WASHINGTON (AP) — Senate Republican and Democratic leaders on Tuesday promised to complete a rescue package for debt-stricken Puerto Rico before a $2 billion debt payment comes due on Friday.
"Failure is really not an option," Majority Leader Mitch McConnell, R-Ky., told reporters after meeting with his GOP caucus. Separately, Treasury Secretary Jacob Lew lobbied Democrats to back the package in a last-minute bid to secure the votes and help the U.S. territory with its crippling $70 billion debt.
The package, backed by the White House, Democrats and Republicans, would create a control board that could oversee restructuring of some of the island's debt. A vote on the measure is scheduled on Wednesday.
Lew met with reluctant Democrats and urged them to vote for it, even though he said it isn't perfect.
"The fact that this works and it gives Puerto Rico the ability to move forward is just an overwhelming reason to pass this in a timeframe that prevents the descent into chaos," Lew said.
Senate Minority Leader Harry Reid, D-Nev., said he would vote for the legislation, though he opposes some parts of it, including a provision that would allow the island's government to lower the minimum wage for some younger workers.
Other Democrats said they would also back the bill.
"I'm not going to let the adequate be the enemy of the barely sufficient," said Oregon Sen. Ron Wyden, the top Democrat on the Senate Finance Committee.
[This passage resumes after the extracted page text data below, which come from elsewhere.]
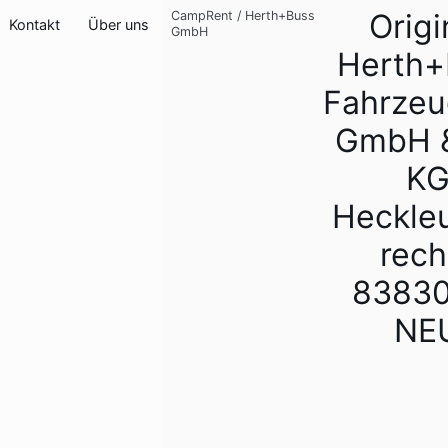
Origi
CampRent
/
Herth+Buss
Kontakt
Über uns
GmbH
Herth+
Fahrzeu
GmbH &
K
Heckle
rech
83830
NE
But others remained staunchly opposed. Democratic Sen. Bob Menendez of New Jersey monopolized the Senate floor for more than four hours Tuesday evening to protest the legislation that he warned adopts a colonial approach to the territory.
Menendez said ordinary Puerto Ricans get little say and the package favors hedge-fund creditors over island pensioners.
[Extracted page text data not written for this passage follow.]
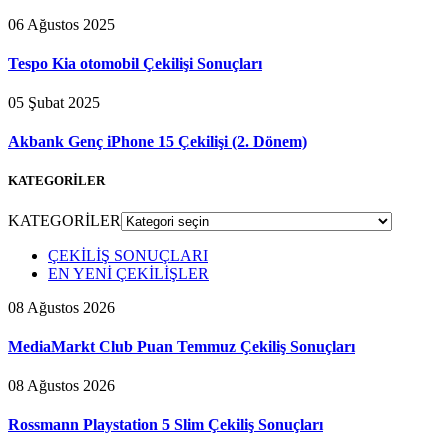
06 Ağustos 2025
Tespo Kia otomobil Çekilişi Sonuçları
05 Şubat 2025
Akbank Genç iPhone 15 Çekilişi (2. Dönem)
KATEGORİLER
KATEGORİLER
ÇEKİLİŞ SONUÇLARI
EN YENİ ÇEKİLİŞLER
08 Ağustos 2026
MediaMarkt Club Puan Temmuz Çekiliş Sonuçları
08 Ağustos 2026
Rossmann Playstation 5 Slim Çekiliş Sonuçları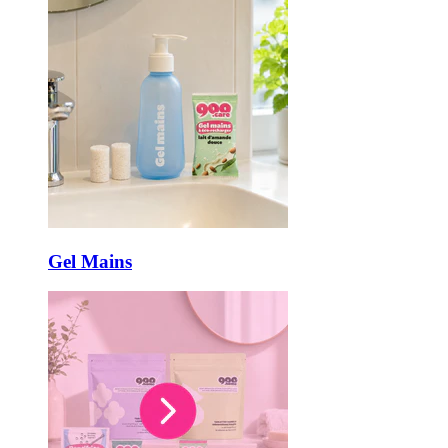
Gel Mains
"I think the 3.5 million United States citizens who call Puerto Rico home deserve more than being jammed in a legislative process where their lives and their futures are going to be dictated by some time by a control board," Menendez said at the opening of his speech.
Sen. Bernie Sanders, I-Vt., also spoke out against the legislation, calling it "disastrous" and arguing that it turns the United States into a colonial power.
The House is out of session until July 5, so the Senate will have to pass the House bill unchanged for it to head to the president's desk for his signature before the Friday deadline.
Some Republicans said they planned to vote against it as well.
"I'm just not sure we have enough in this bill to ensure they will make the difficult decisions they need to," North Carolina Sen. Thom Tillis said of the Puerto Rican government.
And a bipartisan group of lawmakers from Ohio and West Virginia threatened to vote against proceeding to the bill in an effort to force action on unrelated legislation that would help coal miners' pensions.
"If we're going to help Puerto Rico escape bankruptcy, we should also be helping the 90,000 coal miners in Ohio, West Virginia and elsewhere who are also suffering the effects of the coal bankruptcies," Sen. Rob Portman, R-Ohio, said.
As several senators remained uncommitted, some bondholder groups worked to turn lawmakers against the bill, arguing that the measure doesn't protect bondholders and is tantamount to a bailout for the territory. Several labor unions also lobbied against the measure, arguing in a letter sent to senators that the minimum wage provision could take money out of the Puerto Rican economy.
Like Lew, Puerto Rican Gov. Alejandro Garcia Padilla made a last-minute visit to Capitol Hill to lobby for votes.
"It's not perfect, but we need it," Padilla said between visits with senators.